▶ ENTRIES SHOWN
*** Block opens ***

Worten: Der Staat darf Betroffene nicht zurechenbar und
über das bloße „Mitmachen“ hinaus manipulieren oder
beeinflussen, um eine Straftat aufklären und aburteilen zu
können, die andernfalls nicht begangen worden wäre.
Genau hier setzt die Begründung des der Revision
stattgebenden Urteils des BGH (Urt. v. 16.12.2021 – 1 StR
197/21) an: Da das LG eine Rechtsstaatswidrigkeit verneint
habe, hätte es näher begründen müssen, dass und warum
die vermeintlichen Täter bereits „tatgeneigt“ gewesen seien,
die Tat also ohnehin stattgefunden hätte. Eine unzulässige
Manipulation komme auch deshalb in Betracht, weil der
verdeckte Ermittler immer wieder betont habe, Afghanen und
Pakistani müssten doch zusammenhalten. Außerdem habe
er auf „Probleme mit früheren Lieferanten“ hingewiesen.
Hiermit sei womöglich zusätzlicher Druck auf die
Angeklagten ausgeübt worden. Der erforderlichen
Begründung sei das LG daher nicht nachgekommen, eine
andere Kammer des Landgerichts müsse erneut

*** Block closes ***
*** Block opens ***

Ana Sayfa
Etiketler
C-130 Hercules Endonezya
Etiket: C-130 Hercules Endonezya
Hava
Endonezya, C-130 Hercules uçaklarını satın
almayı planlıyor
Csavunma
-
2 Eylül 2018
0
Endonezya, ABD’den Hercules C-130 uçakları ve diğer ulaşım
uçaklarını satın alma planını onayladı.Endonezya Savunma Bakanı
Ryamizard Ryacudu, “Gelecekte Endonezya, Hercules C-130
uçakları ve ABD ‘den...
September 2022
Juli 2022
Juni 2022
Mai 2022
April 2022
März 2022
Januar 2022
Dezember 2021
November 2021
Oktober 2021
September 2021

*** Block closes ***

▶ EXERCISE
Look above for the line containing "2 Eylül 2018". Output from there through the line containing "September 2021", exactly and inclusively.

▶ EXERCISE SOLUTION
2 Eylül 2018
0
Endonezya, ABD’den Hercules C-130 uçakları ve diğer ulaşım
uçaklarını satın alma planını onayladı.Endonezya Savunma Bakanı
Ryamizard Ryacudu, “Gelecekte Endonezya, Hercules C-130
uçakları ve ABD ‘den...
September 2022
Juli 2022
Juni 2022
Mai 2022
April 2022
März 2022
Januar 2022
Dezember 2021
November 2021
Oktober 2021
September 2021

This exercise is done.